Jobs act: il giuslavorista smonta il quesito del referendum come inutile
Il dibattito sul referendum relativo al Jobs Act, la riforma del mercato del lavoro introdotta dal governo Renzi nel 2015, ha riacceso l’attenzione sulle tutele e sui diritti dei lavoratori in Italia. Luca Failla, giuslavorista e avvocato dello studio Failla&Partners, ha espresso un’opinione chiara: il quesito referendario è di scarsa utilità, in quanto il provvedimento è stato già “smantellato” dalla Corte Costituzionale.
Le modifiche apportate dalla Corte Costituzionale
Failla ha evidenziato che le sentenze gemelle 128 e 129 del 2024 hanno introdotto modifiche sostanziali al regime di licenziamento previsto dal Jobs Act. In particolare, il passaggio da un regime prevalentemente indennitario a uno reintegratorio ha annullato le differenze tra la nuova disciplina e quella precedente, rappresentata dalla Legge Fornero. Questo porta a una riflessione sulla rilevanza del referendum, poiché, secondo Failla, il regime di licenziamento attuale non differisce sostanzialmente da quello preesistente.
Impatto politico e simbolico del referendum
L’analisi di Failla si concentra anche sul significato politico e simbolico dell’iniziativa referendaria. Sebbene possa avere un valore di protesta o di richiesta di cambiamento, l’impatto pratico dell’abrogazione del Jobs Act sarebbe limitato. Infatti, se il referendum dovesse avere esito favorevole, le conseguenze potrebbero includere un peggioramento delle condizioni per i lavoratori, con una riduzione dell’indennizzo massimo da trentasei a ventiquattro mensilità per coloro assunti dopo il 7 marzo 2015.
La necessità di una riforma sistemica
Failla invita a guardare al futuro, affermando che la revisione del Jobs Act non dovrebbe essere lasciata esclusivamente alla giurisprudenza, ma richiede un intervento legislativo sistemico e complessivo. Questo intervento dovrebbe:
- Adeguare le tutele e i criteri di licenziamento alle trasformazioni del mercato del lavoro attuale.

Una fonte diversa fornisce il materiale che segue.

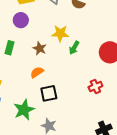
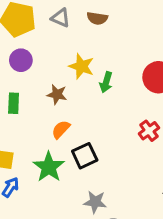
yellow star: (60, 33) -> (81, 66), turned 30
green star: (24, 110) -> (49, 167), moved

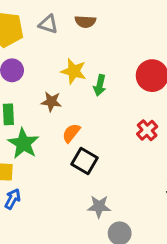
orange semicircle: (61, 129) -> (71, 133), moved
black square: (85, 156) -> (84, 161), turned -30
green star: (49, 167) -> (23, 143), moved

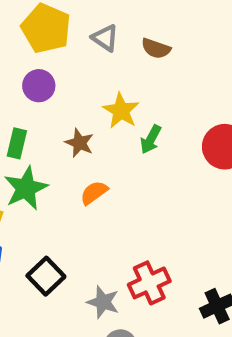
red cross: (147, 130) -> (149, 283), moved, size x1.4
black square: (84, 161) -> (46, 276), moved

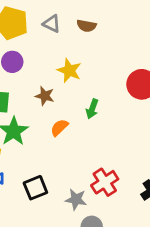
green arrow: (151, 139) -> (92, 109), moved
black square: (46, 276) -> (35, 188), turned 30

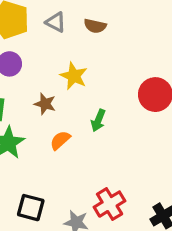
black square: (35, 188) -> (31, 208), turned 35

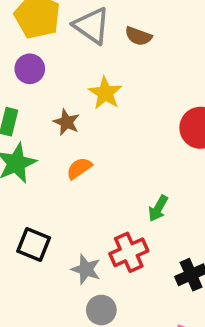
gray triangle: (56, 22) -> (92, 26), size x1.5
green arrow: (98, 120) -> (158, 208), moved

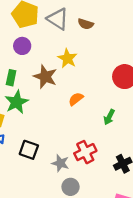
brown star: (66, 122) -> (45, 77), size x1.5
orange semicircle: (79, 168) -> (76, 99), moved
green arrow: (158, 208) -> (109, 117), moved

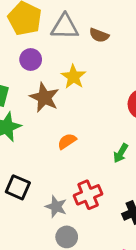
gray triangle: (58, 19) -> (65, 27), turned -35
purple circle: (22, 46) -> (31, 60), moved
orange semicircle: (76, 99) -> (67, 141), moved

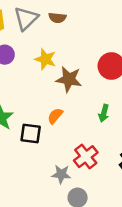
gray triangle: (65, 27) -> (26, 18), turned -30
brown star: (44, 97) -> (69, 79), moved
black square: (18, 187) -> (31, 134), moved

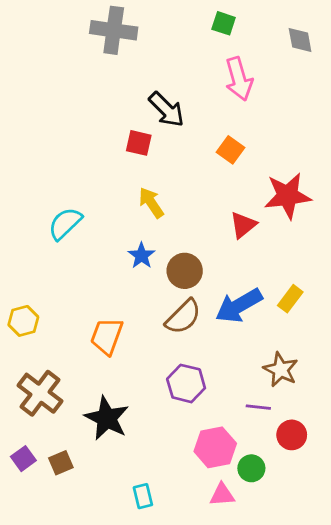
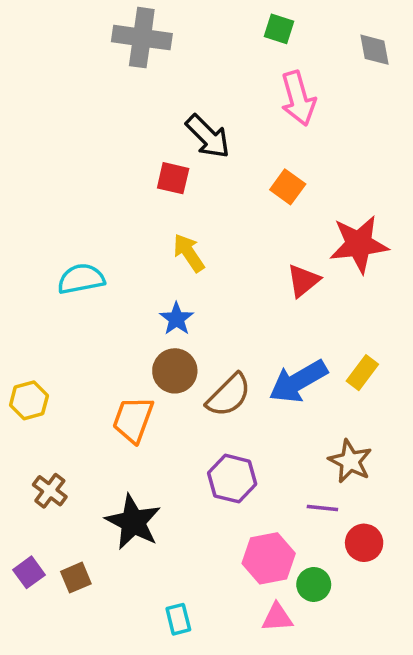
cyan semicircle: (65, 224) -> (81, 279), turned 33
brown circle: (185, 271) -> (175, 371), moved
brown cross: (40, 393) -> (50, 491), size x0.6

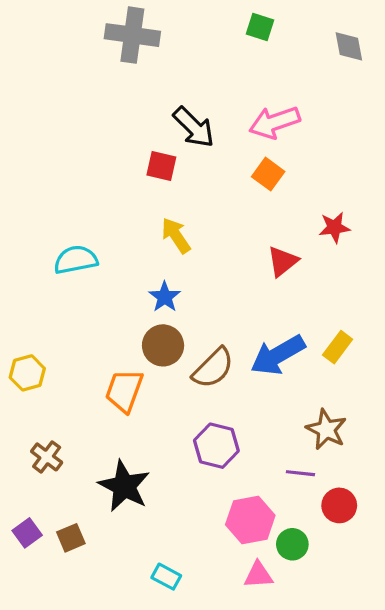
pink arrow: (298, 98) -> (275, 122), moved, turned 87
red star: (359, 244) -> (334, 227), size x0.6
cyan rectangle: (178, 619) -> (166, 577), turned -48

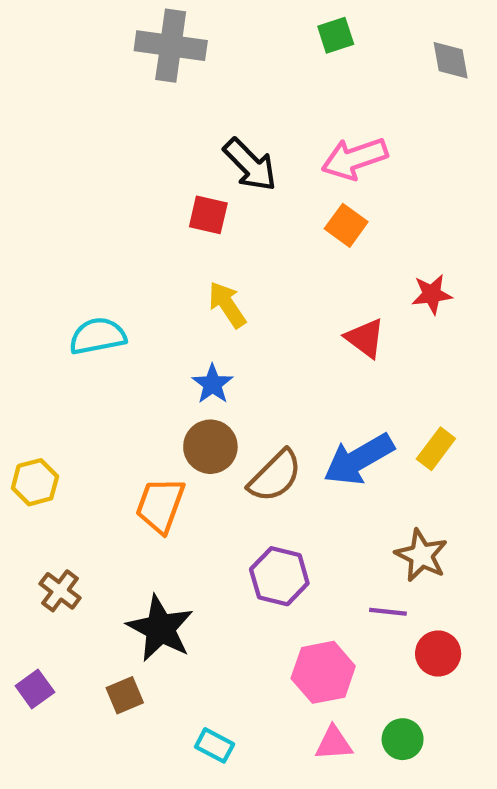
green square: (260, 27) -> (336, 35), turned -36
red triangle: (283, 261) -> (365, 338), turned -44
brown square: (71, 538) -> (125, 695), moved
green circle: (292, 544) -> (403, 739), moved

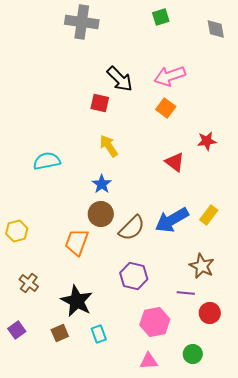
pink triangle: (334, 743) -> (149, 361), moved
cyan rectangle: (215, 745) -> (99, 334), moved, turned 42

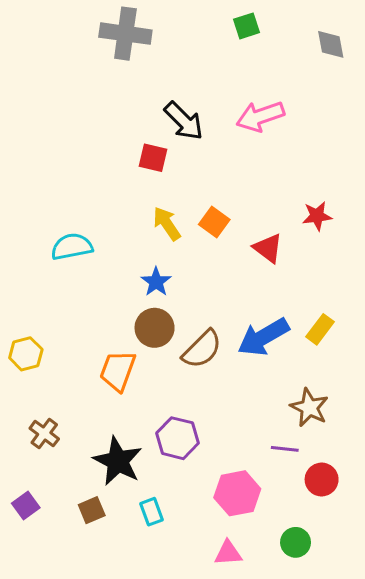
orange square: (166, 108) -> (214, 222), moved
purple hexagon: (134, 276) -> (178, 438), moved

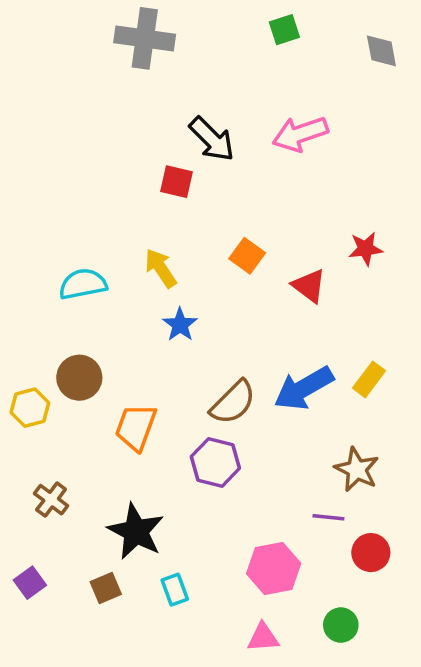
yellow arrow: (167, 224) -> (161, 268), moved
brown circle: (155, 328) -> (79, 378), moved
purple hexagon: (178, 438) -> (215, 462), moved

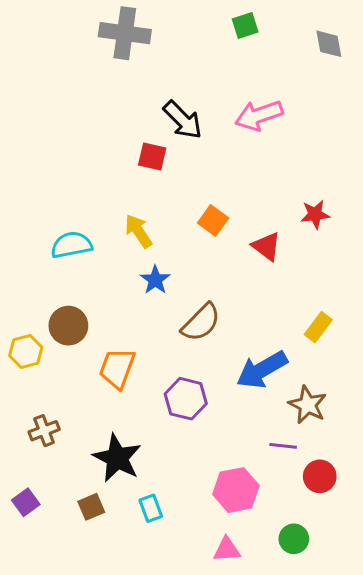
blue arrow: (304, 388) -> (262, 370), moved
brown semicircle: (233, 402) -> (201, 323), moved
brown cross: (51, 500) -> (44, 431), turned 32

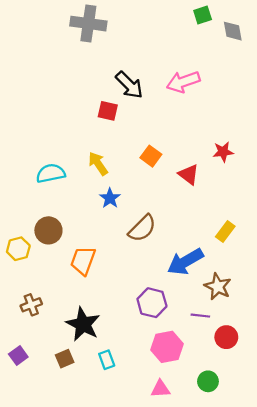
green square: (245, 26) -> (203, 15), moved
purple hexagon: (186, 399) -> (152, 303), moved

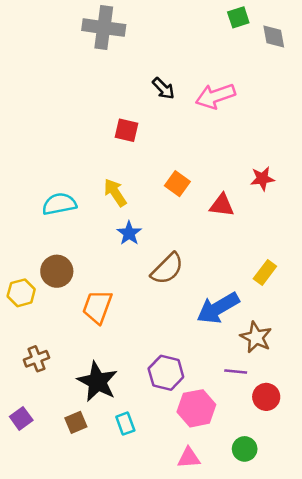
black arrow: (129, 85) -> (163, 88), moved, size x0.7
red triangle: (189, 174) -> (222, 205), turned -30
purple hexagon: (152, 303) -> (166, 373), moved

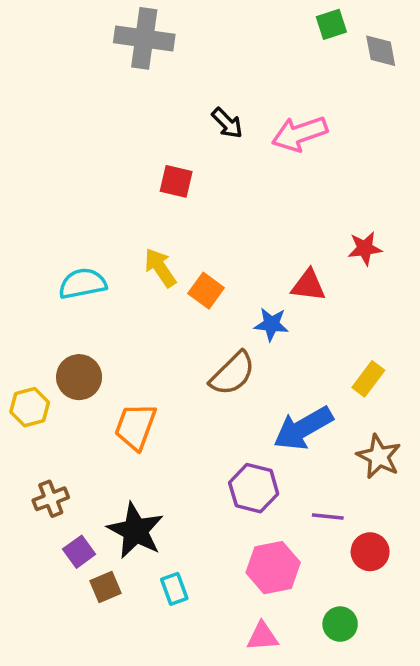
orange square: (177, 184) -> (206, 291), moved
blue star: (129, 233) -> (271, 324), moved, turned -30
brown star: (256, 337) -> (379, 456), moved
purple hexagon: (166, 373) -> (254, 488), moved
purple square: (21, 418) -> (79, 552), moved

- Rivedere le soglie e i criteri esistenti, inclusa la soglia dei 15 dipendenti, oggetto di dibattito e richieste da vari attori sociali.
Failla mette in guardia contro i rischi di un approccio frammentato alla legislazione sul lavoro. L’abrogazione di singole disposizioni senza una riformulazione coerente del quadro normativo potrebbe generare vuoti regolativi e confusione applicativa, aumentando la necessità di ulteriori interventi legislativi in futuro.
Le sentenze della Corte Costituzionale hanno avuto un impatto fondamentale non solo sul Jobs Act, ma anche sul modo in cui il diritto del lavoro viene interpretato e applicato in Italia. Con un mercato del lavoro in continua evoluzione, è essenziale che la legislazione si adatti per rispondere alle nuove sfide.
In questo contesto, Failla sottolinea l’importanza di una visione a lungo termine che contempli le trasformazioni del lavoro. La crescente diffusione di forme di lavoro atipico richiede una riconsiderazione delle tutele offerte ai lavoratori, affinché il legislatore integri criteri adeguati alle esigenze attuali e future del mercato del lavoro.
La questione del Jobs Act e del referendum correlato rappresenta solo un aspetto di un dibattito più ampio che riguarda il futuro del lavoro in Italia. La necessità di una riforma sistemica e coerente della disciplina dei licenziamenti è evidente, non solo per garantire diritti e tutele ai lavoratori, ma anche per sostenere un sistema produttivo in grado di affrontare le sfide del presente e del futuro. La riflessione di Luca Failla invita a considerare le implicazioni a lungo termine delle scelte normative, per costruire un ambiente di lavoro equo e sostenibile per tutti.